MANAMA (Reuters) - Bahraini activists dreaming of a return to the roundabout in Manama at the heart of a popular uprising last year have tried to recreate the electric atmosphere in a makeshift “Freedom Square” ahead of next week’s anniversary of the unrest.
Pearl Roundabout - focal point of a month-long movement that the Gulf Arab state crushed in March 2011 - was reconfigured on a plot of land in an outlying district where the government approved opposition party rallies, while sending police to break up nightly demonstrations by youths in other districts.
Dubbed Freedom Square to evoke the spirit of the now off-limits roundabout, it became the scene of nightly rallies this week, with rousing political speeches, pop songs promising victory, food stalls, flag-waving and children endlessly honking the refrain “Down with (King) Hamad” on toy trumpets.
The rallies were ignored by state media but were licensed by the interior ministry after a request by opposition parties. They were held in an area outside Manama where opposition support is strong.
On the February 14 anniversary of the uprising, activists have vowed to march back to the roundabout - now a sealed-off traffic intersection under tight guard by security forces.
Violence between police and activists has resurged in recent weeks with protesters throwing petrol bombs and blocking some roads with burning tyres. Activists say at least two people died in police custody and others from apparent effects of tear gas. The government disputes the causes of death.
“Our prophet Mohammed, who taught us the true peaceful path, brought us to Pearl Roundabout last year. He leads us now to Freedom Square and brings us together in love and brotherhood,” Ahlam al-Khoza‘i boomed Wednesday, the last of five rally evenings, to a crowd of 10,000 people.
She went on to describe being held up at checkpoints for hours by Pakistani police who spoke to her in English, while foreigners were allowed through. “Have you everyever heard of someone being a stranger in his own country?” she said.
Assertions, denied by Bahrain, that Sunni Muslim foreigners like Pakistanis have been brought into the Gulf Arab country to offset the demographic strength of Shi‘ite Muslims who lead the opposition have been at the centre of demands for political and economic reforms. The government has given parliament more powers to question ministers and scrutinise budgets.
U.S.-backed, Sunni-ruled Gulf states fear that opposition demands for Bahrain’s elected parliament to approve cabinets will create democratic pressure on their authoritarian systems, and that empowering Bahraini Shi‘ites will grant Iran, a Shi‘ite Islamist giant, a bridgehead in the Gulf.
Bahrain, which hosts the U.S. Fifth Fleet, is seen by Washington and Saudi Arabia as a front-line ally against Iran.
The “Freedom Square” rallies highlighted a divide in the opposition between parties prepared to coordinate with the authorities and street activists, organising anonymously under the name 14 February Youth Coalition, who skirmish regularly with riot police.
In one tent, youth activists debated the worth of going back to Pearl Roundabout -- which the government has renamed Farouq Junction -- and staging unlicensed marches.

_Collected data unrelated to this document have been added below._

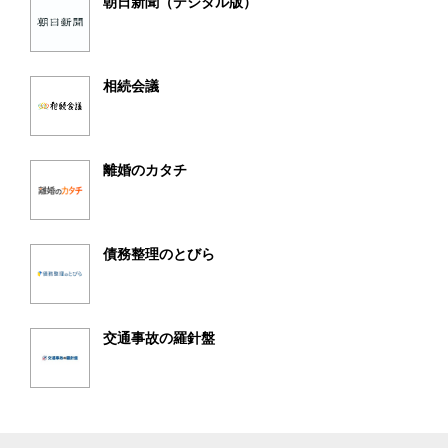
朝日新聞（デジタル版）
相続会議
離婚のカタチ
債務整理のとびら
交通事故の羅針盤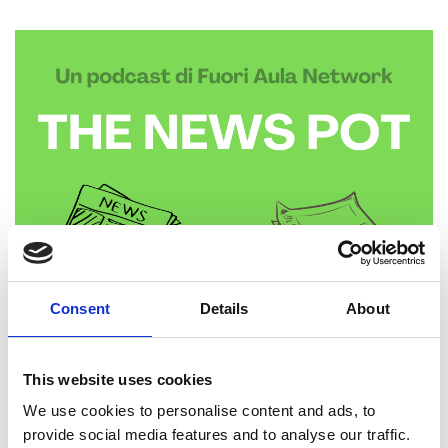
Consent
Details
About
This website uses cookies
We use cookies to personalise content and ads, to
provide social media features and to analyse our traffic.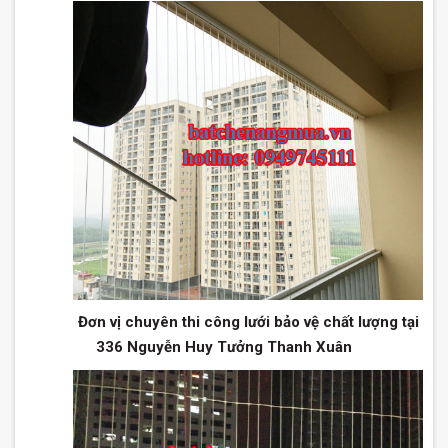
Đơn vị chuyên thi công lưới bảo vệ chất lượng tại
336 Nguyễn Huy Tưởng Thanh Xuân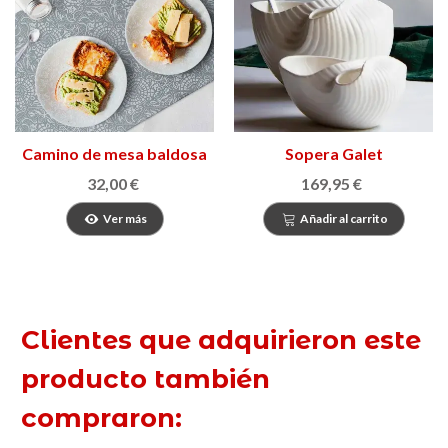
Camino de mesa baldosa
Sopera Galet
Gaudí
32,00 €
169,95 €
Ver más
Añadir al carrito
Clientes que adquirieron este
producto también
compraron: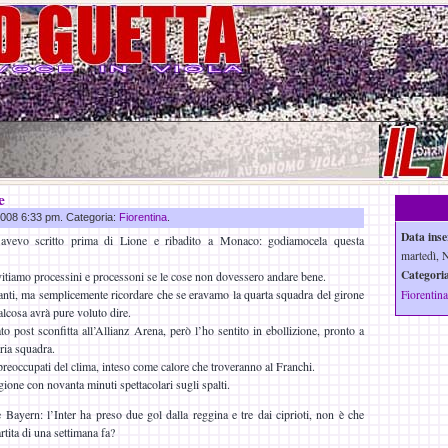
e
 2008 6:33 pm. Categoria:
Fiorentina
.
Data inse
vevo scritto prima di Lione e ribadito a Monaco: godiamocela questa
martedì, 
Categoria
itiamo processini e processoni se le cose non dovessero andare bene.
nti, ma semplicemente ricordare che se eravamo la quarta squadra del girone
Fiorentina
lcosa avrà pure voluto dire.
to post sconfitta all’Allianz Arena, però l’ho sentito in ebollizione, pronto a
pria squadra.
preoccupati del clima, inteso come calore che troveranno al Franchi.
ione con novanta minuti spettacolari sugli spalti.
 Bayern: l’Inter ha preso due gol dalla reggina e tre dai ciprioti, non è che
tita di una settimana fa?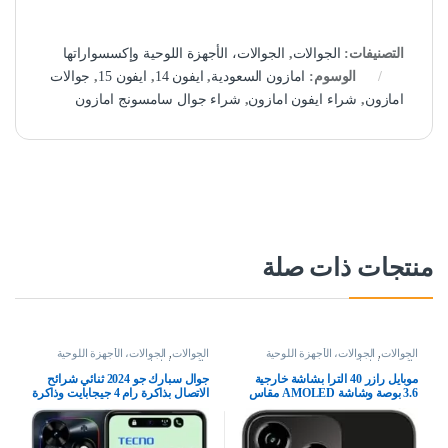
التصنيفات:
الجوالات
,
الجوالات، الأجهزة اللوحية وإكسسواراتها
الوسوم:
امازون السعودية
,
ايفون 14
,
ايفون 15
,
جوالات
امازون
,
شراء ايفون امازون
,
شراء جوال سامسونج امازون
منتجات ذات صلة
الجوالات
,
الجوالات، الأجهزة اللوحية
الجوالات
,
الجوالات، الأجهزة اللوحية
وإكسسواراتها
وإكسسواراتها
موبايل رازر 40 الترا بشاشة خارجية
جوال سبارك جو 2024 ثنائي شرائح
3.6 بوصة وشاشة AMOLED مقاس
الاتصال بذاكرة رام 4 جيجابايت وذاكرة
6.9 بوصة 165 هرتز وكاميرا سيلفي 32
داخلية 64 جيجابايت ويدعم تقنية 4G –
ميجابكسل وشحن توربو باور 30 وات
اصدار الشرق الاوسط، أسود
واندرويد 13 و8 256 جيجابايت فيفا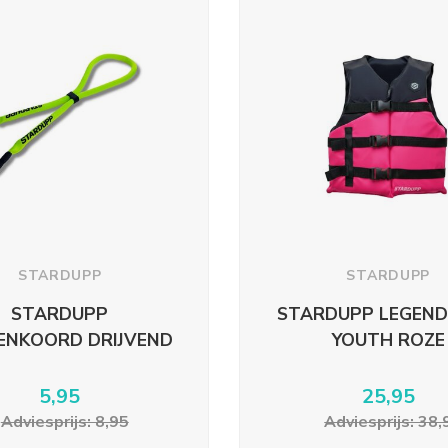
STARDUPP
STARDUPP
STARDUPP
STARDUPP LEGEND
LENKOORD DRIJVEND
YOUTH ROZE
5,95
25,95
Adviesprijs: 8,95
Adviesprijs: 38,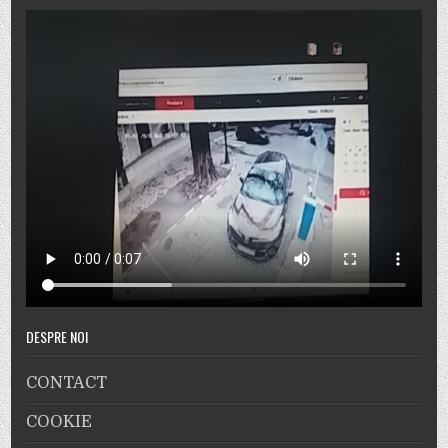
DESPRE NOI
CONTACT
COOKIE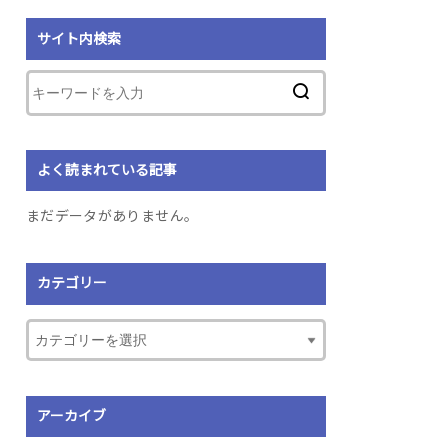
サイト内検索
よく読まれている記事
まだデータがありません。
カテゴリー
アーカイブ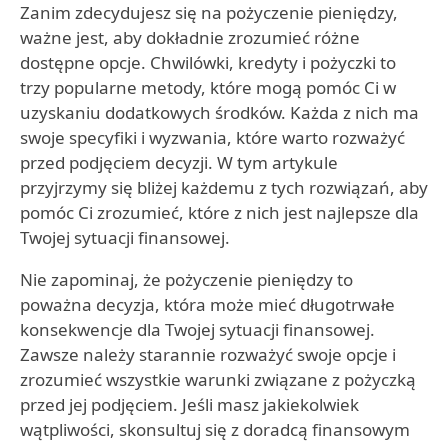
Zanim zdecydujesz się na pożyczenie pieniędzy,
ważne jest, aby dokładnie zrozumieć różne
dostępne opcje. Chwilówki, kredyty i pożyczki to
trzy popularne metody, które mogą pomóc Ci w
uzyskaniu dodatkowych środków. Każda z nich ma
swoje specyfiki i wyzwania, które warto rozważyć
przed podjęciem decyzji. W tym artykule
przyjrzymy się bliżej każdemu z tych rozwiązań, aby
pomóc Ci zrozumieć, które z nich jest najlepsze dla
Twojej sytuacji finansowej.
Nie zapominaj, że pożyczenie pieniędzy to
poważna decyzja, która może mieć długotrwałe
konsekwencje dla Twojej sytuacji finansowej.
Zawsze należy starannie rozważyć swoje opcje i
zrozumieć wszystkie warunki związane z pożyczką
przed jej podjęciem. Jeśli masz jakiekolwiek
wątpliwości, skonsultuj się z doradcą finansowym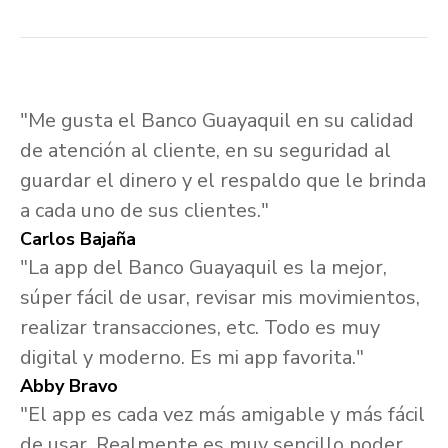
"Me gusta el Banco Guayaquil en su calidad
de atención al cliente, en su seguridad al
guardar el dinero y el respaldo que le brinda
a cada uno de sus clientes."
Carlos Bajaña
"La app del Banco Guayaquil es la mejor,
súper fácil de usar, revisar mis movimientos,
realizar transacciones, etc. Todo es muy
digital y moderno. Es mi app favorita."
Abby Bravo
"El app es cada vez más amigable y más fácil
de usar. Realmente es muy sencillo poder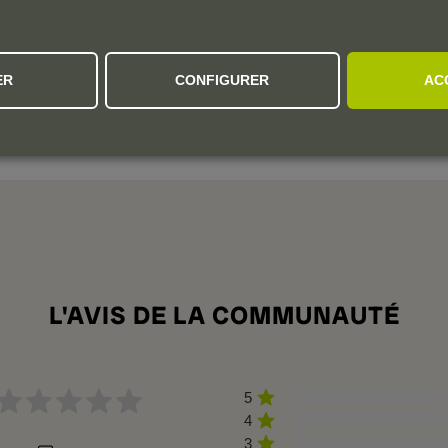
ineapple and ripe yellow-grapefruit aromas behind that, this is
ER
CONFIGURER
AC
 mineral. A Nierstein dry riesling masterpiece. Stunningly
rganically grown grapes. Drinkable now, but best from 2024.
L'AVIS DE LA COMMUNAUTÉ
5
4
3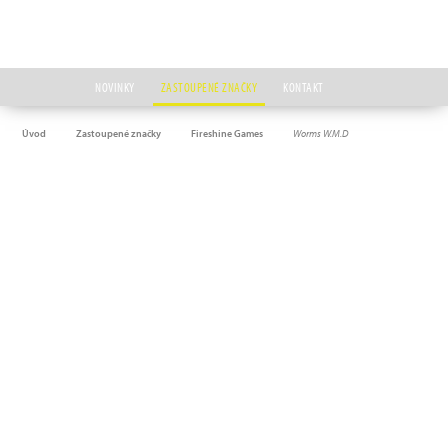
NOVINKY
ZASTOUPENÉ ZNAČKY
KONTAKT
Úvod
Zastoupené značky
Fireshine Games
Worms W.M.D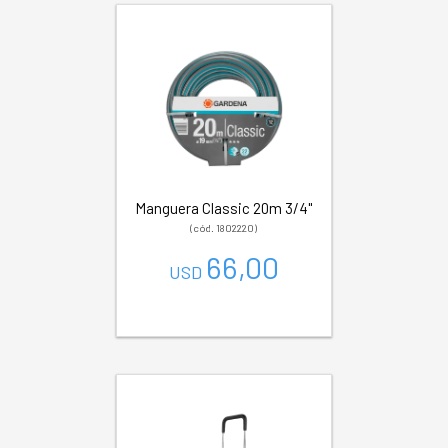
Manguera Classic 20m 3/4"
(cód. 1802220)
66,00
USD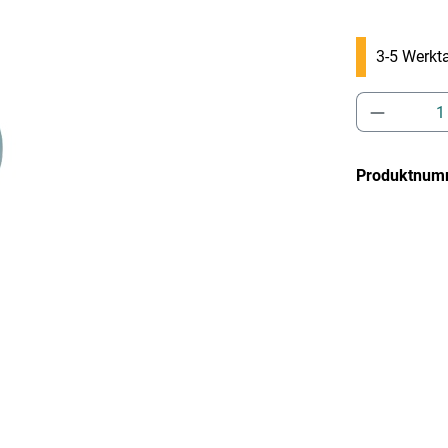
3-5 Werkta
Produkt 
Produktnum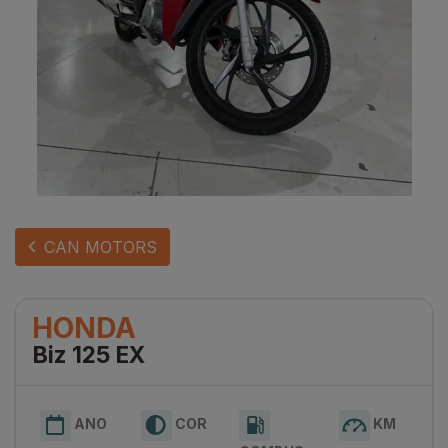
CAN MOTORS
HONDA
Biz 125 EX
ANO
COR
KM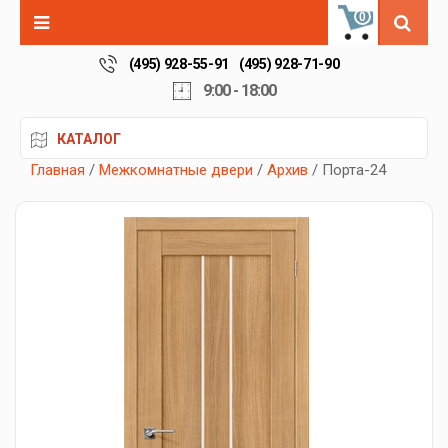
0
(495) 928-55-91
(495) 928-71-90
9:00 - 18:00
КАТАЛОГ
Главная
/
Межкомнатные двери
/
Архив
/ Порта-24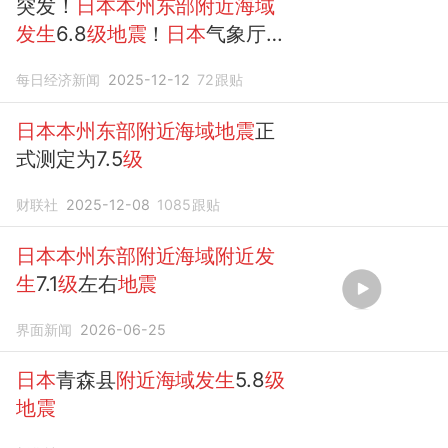
突发！
日本本州东部附近海域
发生
6.8
级地震
！
日本
气象厅
发布海啸注意预警
每日经济新闻
2025-12-12
72
跟贴
日本本州东部附近海域地震
正
式测定为7.5
级
财联社
2025-12-08
1085
跟贴
日本本州东部附近海域附近发
生
7.1
级
左右
地震
界面新闻
2026-06-25
日本
青森县
附近海域发生
5.8
级
地震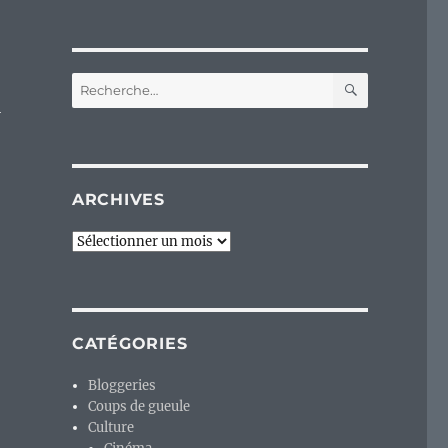
RECHERC
Recherche
pour :
i
ARCHIVES
Archives
CATÉGORIES
Bloggeries
Coups de gueule
Culture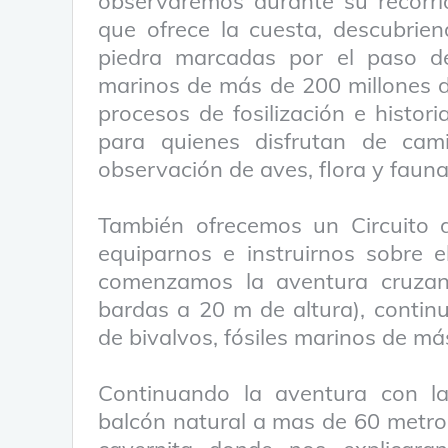
observaremos durante su recorri
que ofrece la cuesta, descubrie
piedra marcadas por el paso de
marinos de más de 200 millones 
procesos de fosilización e histori
para quienes disfrutan de cam
observación de aves, flora y fauna 
También ofrecemos un Circuito 
equiparnos e instruirnos sobre 
comenzamos la aventura cruzan
bardas a 20 m de altura), conti
de bivalvos, fósiles marinos de má
Continuando la aventura con la
balcón natural a mas de 60 metro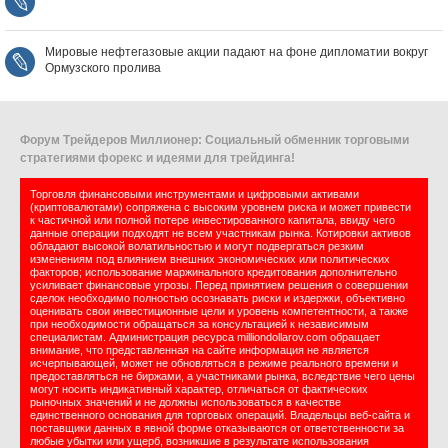
Мировые нефтегазовые акции падают на фоне дипломатии вокруг
Ормузского пролива
Форум Трейдеров Миллионер: Социальный обменник торговыми
стратегиями форекс и идеями для трейдинга!
Торговля финансовыми инструментами и цифровыми активами
(криптовалютами) сопряжена с высоким уровнем риска и может привести
к частичной или полной потере инвестированного капитала, ввиду чего
данные операции подходят не всем участникам рынка. Котировки активов
обладают высокой волатильностью и могут подвергаться резким
изменениям под влиянием внешних экономических или политических
факторов; использование маржинального кредитования дополнительно
усиливает финансовые угрозы. Перед принятием решения о совершении
сделок необходимо полностью осознавать риски и издержки, объективно
оценивать свои инвестиционные цели и уровень компетентности, а также
при необходимости обращаться за консультацией к независимым
специалистам. Администрация ресурса milliondollarov.com обращает
внимание, что представленная на сайте информация не является
исчерпывающей, может не обновляться в режиме реального времени и
предоставляться не биржами, а участниками рынка, вследствие чего цены
могут носить индикативный характер, отличаться от фактических
рыночных значений и не должны использоваться в качестве
единственного основания для торговых операций. Владельцы веб-сайта и
поставщики данных в явной форме отказываются от ответственности за
любые убытки или ущерб, возникшие в результате использования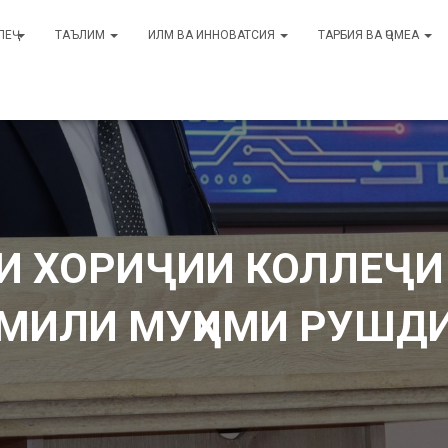
ЛЕҶ
ТАЪЛИМ
ИЛМ ВА ИННОВАТСИЯ
ТАРБИЯ ВА ҶОМЕА
ОИ ХОРИҶИИ КОЛЛЕҶИ
ОМИЛИ МУҲИМИ РУШД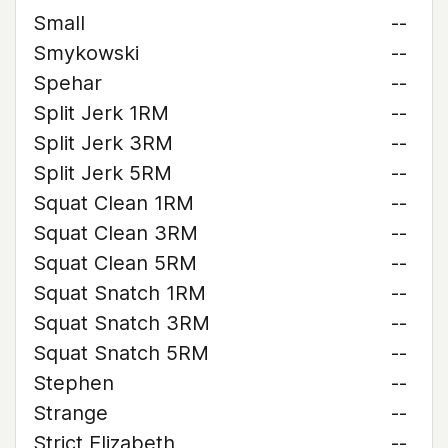
Small
--
Smykowski
--
Spehar
--
Split Jerk 1RM
--
Split Jerk 3RM
--
Split Jerk 5RM
--
Squat Clean 1RM
--
Squat Clean 3RM
--
Squat Clean 5RM
--
Squat Snatch 1RM
--
Squat Snatch 3RM
--
Squat Snatch 5RM
--
Stephen
--
Strange
--
Strict Elizabeth
--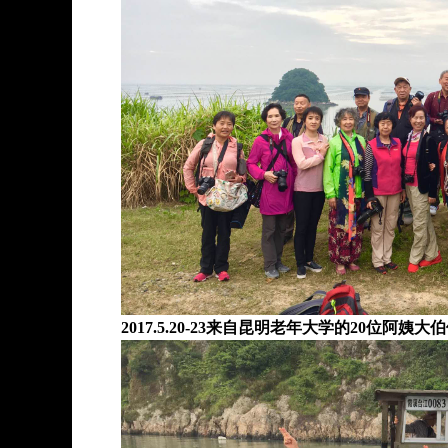
2017.5.20-23来自昆明老年大学的20位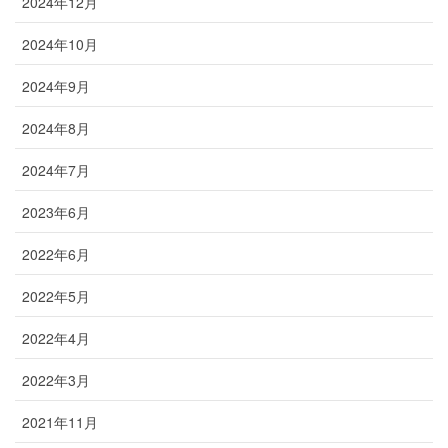
2024年12月
2024年10月
2024年9月
2024年8月
2024年7月
2023年6月
2022年6月
2022年5月
2022年4月
2022年3月
2021年11月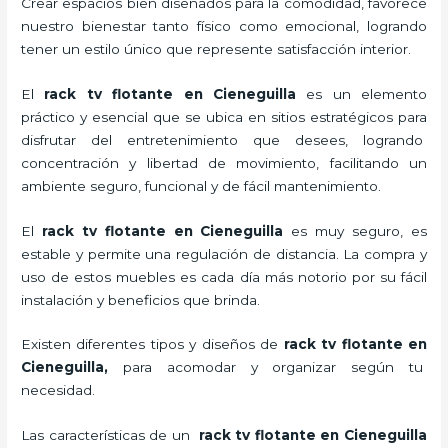
Crear espacios bien diseñados para la comodidad, favorece
nuestro bienestar tanto físico como emocional, logrando
tener un estilo único que represente satisfacción interior.
El
rack tv flotante en Cieneguilla
es un elemento
práctico y esencial
que se ubica en sitios estratégicos para
disfrutar del entretenimiento que desees, logrando
concentración y libertad de movimiento, facilitando un
ambiente seguro, funcional y de fácil mantenimiento.
El
rack tv flotante en Cieneguilla
es muy seguro, es
estable y permite una regulación de distancia. La compra y
uso de estos muebles es cada día más notorio por su fácil
instalación y beneficios que brinda.
Existen diferentes tipos y diseños de
rack tv flotante en
Cieneguilla,
para acomodar y organizar según tu
necesidad.
Las características de un
rack tv flotante en Cieneguilla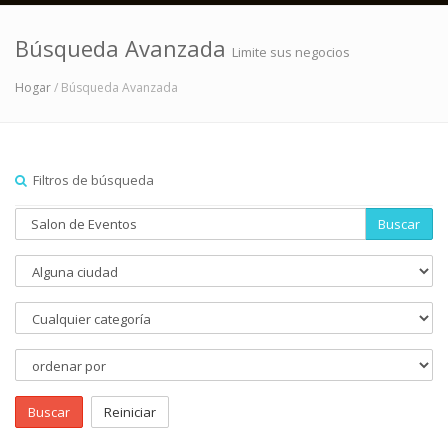
Búsqueda Avanzada
Limite sus negocios
Hogar
/ Búsqueda Avanzada
Filtros de búsqueda
Buscar
Buscar
Reiniciar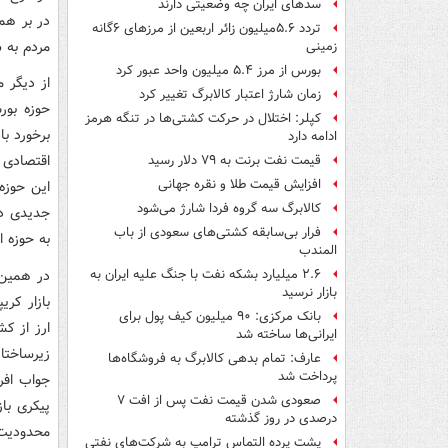
سدهای ایران چه وضعیتی دارند
در بر هم
تردد ۵.۶میلیون زائر اربعین از مرزهای ۶گانه
مردم به س
زمینی
بورس از مرز ۵.۴ میلیون واحد عبور کرد
از دیگر م
زمان شارژ اعتبار کالابرگ تغییر کرد
حوزه بور
کپلر: اختلال در حرکت کشتی‌ها در تنگه هرمز
برخورد با
ادامه دارد
اقتصادی 
قیمت نفت برنت به ۷۹ دلار رسید
افزایش قیمت طلا و نقره جهانی
این حوزه
کالابرگ سه گروه فردا شارژ می‌شود
جدیدی در
فرار بی‌سابقه کشتی‌های سعودی از باب
به حوزه ا
المندب
۲.۶ میلیارد بشکه نفت با جنگ علیه ایران به
بازار نرسید
بازار کری
بانک مرکزی: ۹۰ میلیون کیف پول برای
ارز از کش
ایرانی‌ها ساخته شد
زیرساختا
عارف: تمام بدهی کالابرگ به فروشگاه‌ها
پرداخت شد
جواب افر
صعودی شدن قیمت نفت پس از افت ۷
پیکری باز
درصدی در روز گذشته
محدودیت 
پشت پرده التماس ترامپ به شرکت‌های نفتی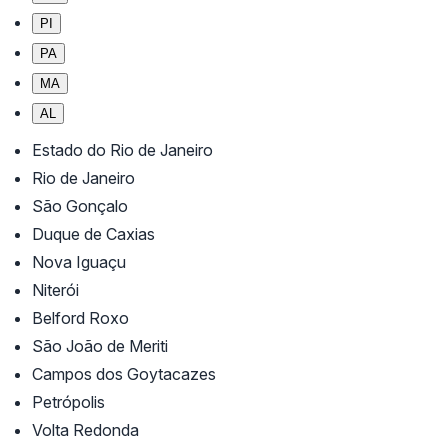
PI
PA
MA
AL
Estado do Rio de Janeiro
Rio de Janeiro
São Gonçalo
Duque de Caxias
Nova Iguaçu
Niterói
Belford Roxo
São João de Meriti
Campos dos Goytacazes
Petrópolis
Volta Redonda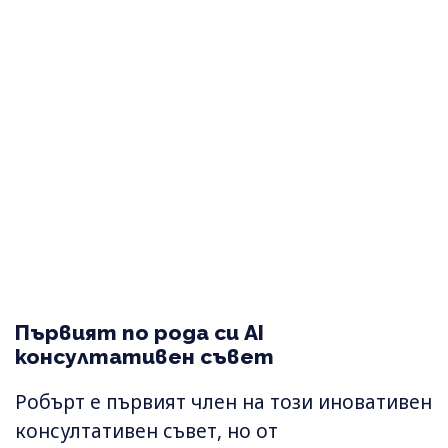
Първият по рода си AI
консултативен съвет
Робърт е първият член на този иновативен
консултативен съвет, но от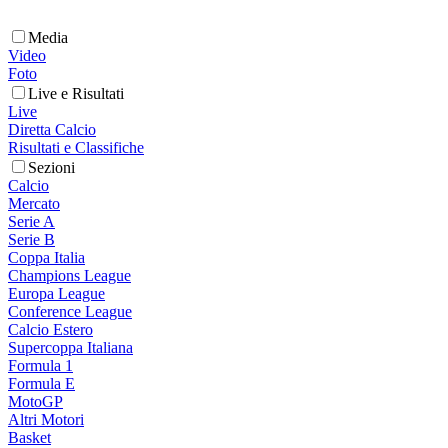
Media
Video
Foto
Live e Risultati
Live
Diretta Calcio
Risultati e Classifiche
Sezioni
Calcio
Mercato
Serie A
Serie B
Coppa Italia
Champions League
Europa League
Conference League
Calcio Estero
Supercoppa Italiana
Formula 1
Formula E
MotoGP
Altri Motori
Basket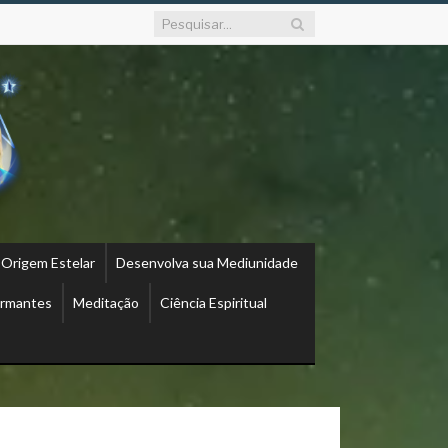
 Origem Estelar
Desenvolva sua Mediunidade
ormantes
Meditação
Ciência Espiritual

Some argued that too much emphasis was being placed on a dangerous gamble to return.
“We long for February 14 and there is inflamed passion for the Roundabout. But the mind should control our passions,” one woman said. Another said the capabilities of security forces were stronger than the protesters’ will to return.
The pearl monument that stood at the centre of the roundabout was torn down after the government imposed a period of martial law and ushered in Saudi troops to help suppress the revolt. It now features in street graffiti and a model is often carried at marches.
“February 14 put out statements but young people get hurt. I‘m ready to sacrifice but not for nothing,” Hussein, a chef from Sitra who had bad memories of detention last year, told Reuters. “I have no problem with going back to the roundabout but it should be more organised.”
An accounting student told the seminar that street mobilisation was better than electronic activism.
“We need to increase our actions so that February 14 is not just a normal day,” he said afterwards, adding police should only be informed of marches rather than approached for permission.
He said activist violence of recent weeks was only in response to police actions. “We don’t want a problem with them (police), they are our brothers, if they don’t want to kill us. We only used Molotovs after honour was violated,” he said.
People milled around a display of cartoons by Ali al-Bazzaz, who was sacked from the pro-government al-Ayyam daily last year after he displayed his work at Pearl Roundabout.
One showed an angry sheikh with a mallet smashing the pearl monument but with dozens of other monuments appearing on the horizon in other neighbourhoods. Bazzaz said it was a chance to reach the public directly.
“People told me that when they see the cartoons they feel it tells the whole story of what happened to them over the last year. So I feel it’s important to people, and that becomes a big responsibility,” he said.